Sales of our products tend to be seasonal, with the second and third quarters accounting for higher unit sales of our products than the first and fourth quarters. The seasonality of our sales volume, combined with the accounting for fixed costs such as depreciation, amortization, rent and interest expense, impacts our results on a quarterly basis. Accordingly, our results for the six months ended June 27, 2009 may not necessarily be indicative of the results that may be expected for the full year.
Retailer brand suppliers, such as us, typically operate at low margins and therefore relatively small changes in cost structures can materially impact results. In 2008 and during the first six months of 2009, industry-wide carbonated soft drink ("CSD") sales continued to decline, and ingredient and packaging costs remained volatile.
During the six months ended June 27, 2009, consumers seeking better value in private label products during difficult economic times, coupled with the impact of our plan to refocus on private label, resulted in increased CSD sales volume and market share gains in North America.
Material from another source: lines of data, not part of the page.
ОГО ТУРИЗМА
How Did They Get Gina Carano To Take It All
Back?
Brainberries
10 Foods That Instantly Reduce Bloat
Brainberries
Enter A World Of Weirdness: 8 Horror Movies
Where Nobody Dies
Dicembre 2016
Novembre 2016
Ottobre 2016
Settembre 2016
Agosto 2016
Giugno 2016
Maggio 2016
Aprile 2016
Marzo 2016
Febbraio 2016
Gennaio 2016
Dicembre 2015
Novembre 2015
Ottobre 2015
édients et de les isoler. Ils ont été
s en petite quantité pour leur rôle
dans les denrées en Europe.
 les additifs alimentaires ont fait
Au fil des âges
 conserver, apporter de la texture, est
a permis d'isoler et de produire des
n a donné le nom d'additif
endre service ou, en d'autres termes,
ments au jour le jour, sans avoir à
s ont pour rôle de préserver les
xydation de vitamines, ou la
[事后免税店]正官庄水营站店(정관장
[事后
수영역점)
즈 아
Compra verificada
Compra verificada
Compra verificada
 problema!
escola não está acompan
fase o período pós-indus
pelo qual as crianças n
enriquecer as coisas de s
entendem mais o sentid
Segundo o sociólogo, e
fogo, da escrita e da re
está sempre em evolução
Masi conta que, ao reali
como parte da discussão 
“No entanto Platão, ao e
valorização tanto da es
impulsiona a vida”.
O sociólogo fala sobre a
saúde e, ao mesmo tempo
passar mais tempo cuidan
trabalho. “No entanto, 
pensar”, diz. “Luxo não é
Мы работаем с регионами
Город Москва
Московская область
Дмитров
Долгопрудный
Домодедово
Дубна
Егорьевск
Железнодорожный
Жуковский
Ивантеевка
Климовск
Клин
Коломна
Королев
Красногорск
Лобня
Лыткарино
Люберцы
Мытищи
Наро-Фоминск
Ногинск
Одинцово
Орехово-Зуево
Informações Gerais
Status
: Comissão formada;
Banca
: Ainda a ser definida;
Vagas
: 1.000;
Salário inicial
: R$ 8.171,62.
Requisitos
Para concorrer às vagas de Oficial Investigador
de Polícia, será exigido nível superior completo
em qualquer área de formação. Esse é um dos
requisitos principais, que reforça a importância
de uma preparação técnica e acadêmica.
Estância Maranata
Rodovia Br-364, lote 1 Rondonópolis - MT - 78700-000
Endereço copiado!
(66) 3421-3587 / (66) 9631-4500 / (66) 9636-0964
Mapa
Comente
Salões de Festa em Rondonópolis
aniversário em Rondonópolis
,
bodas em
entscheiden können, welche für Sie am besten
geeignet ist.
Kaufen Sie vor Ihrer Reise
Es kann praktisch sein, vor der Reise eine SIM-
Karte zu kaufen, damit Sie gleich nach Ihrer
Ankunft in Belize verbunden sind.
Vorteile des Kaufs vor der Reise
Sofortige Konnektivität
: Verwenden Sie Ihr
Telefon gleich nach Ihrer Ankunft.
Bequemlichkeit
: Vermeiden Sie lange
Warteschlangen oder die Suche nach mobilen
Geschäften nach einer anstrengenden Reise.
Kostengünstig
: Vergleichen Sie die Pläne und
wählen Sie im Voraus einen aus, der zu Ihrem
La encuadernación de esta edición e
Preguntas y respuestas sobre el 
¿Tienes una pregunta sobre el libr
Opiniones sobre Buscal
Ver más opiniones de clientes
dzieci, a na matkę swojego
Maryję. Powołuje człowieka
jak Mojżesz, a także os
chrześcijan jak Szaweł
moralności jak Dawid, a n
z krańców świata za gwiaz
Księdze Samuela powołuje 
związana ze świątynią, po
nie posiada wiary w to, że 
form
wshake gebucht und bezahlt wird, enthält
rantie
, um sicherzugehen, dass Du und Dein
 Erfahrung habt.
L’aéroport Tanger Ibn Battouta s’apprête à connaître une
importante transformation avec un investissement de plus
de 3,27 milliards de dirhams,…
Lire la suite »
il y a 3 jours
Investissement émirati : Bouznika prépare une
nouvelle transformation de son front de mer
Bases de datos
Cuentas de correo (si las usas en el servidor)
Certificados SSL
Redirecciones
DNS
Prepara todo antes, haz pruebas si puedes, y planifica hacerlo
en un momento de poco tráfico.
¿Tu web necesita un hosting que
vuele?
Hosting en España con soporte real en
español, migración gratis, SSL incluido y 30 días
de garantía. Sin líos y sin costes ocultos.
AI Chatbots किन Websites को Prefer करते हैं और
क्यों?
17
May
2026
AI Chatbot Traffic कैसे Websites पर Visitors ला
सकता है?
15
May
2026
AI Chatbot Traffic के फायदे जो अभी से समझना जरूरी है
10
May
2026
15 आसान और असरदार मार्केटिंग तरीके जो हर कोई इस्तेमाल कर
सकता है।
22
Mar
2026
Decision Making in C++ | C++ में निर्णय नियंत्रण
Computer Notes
However, we cannot predict whether the consumer shift to private label products will continue after the economy improves. Our improved net selling prices and product mix in North America, increased sales volume and market share, along with lower operating costs and plant efficiencies resulted in improved gross profit margins during the six months ended June 27, 2009 as compared to the six months ended June 28, 2008. Some of the factors that improved gross profit margins during the six months ended June 27, 2009 are not expected to recur later this year.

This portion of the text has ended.